The conventional Enneagram is a personality typing system. It categorizes people by nine personality types or styles and lists the qualities of each type. The types are organized around a circle, with some lines connecting them in a six-pointed star and a triangle.
See one here.
The conventional Enneagram gives no explanation for why its nine types can be presented on the enneagram shape.
The Structural Enneagram explains that mystery and others. It offers:
- Detailed specification of the underlying structures of personality.
- More-accurate, two-number structures as opposed to the old single-number types.
The basic Structural Enneagram still looks like the illustration above, although its parts have different meanings. For example, in the conventional Enneagram, the lines
connecting numbers map a “direction of integration”, while in Structural Enneagram some of the lines are repurposed to map a developmental path, an order in which perceptual and cognitive abilities arise in childhood.
For those wishing to break out of personality traps, the conventional Enneagram’s vague recommendations to behave more like the type in one’s “direction of integration” are replaced by specific behavioral and conceptual patterns that may be either directly emulated or used to devise a plan of therapy.

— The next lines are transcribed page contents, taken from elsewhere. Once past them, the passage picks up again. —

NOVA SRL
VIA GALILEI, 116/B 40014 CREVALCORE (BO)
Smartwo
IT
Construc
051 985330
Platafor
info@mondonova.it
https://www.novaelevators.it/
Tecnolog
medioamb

Even at the level of delineation and description of types, the Structural Enneagram’s innovations are quite extensive. The conventional Enneagram describes nine personality
types, with the option of assigning a “wing”—the type on either side of the dominant type. The Structural Enneagram proposes instead:
- 6 “perspectives” that form the building blocks of personality
- 9 personality structures corresponding to the numbered points around the circle
- 18 type-plus-wing personalities
- A model of personality dynamics
In short, the Structural Enneagram understands the Enneagram to be not only an organized collection of personality types but also a dynamic model of the underlying structure of personality.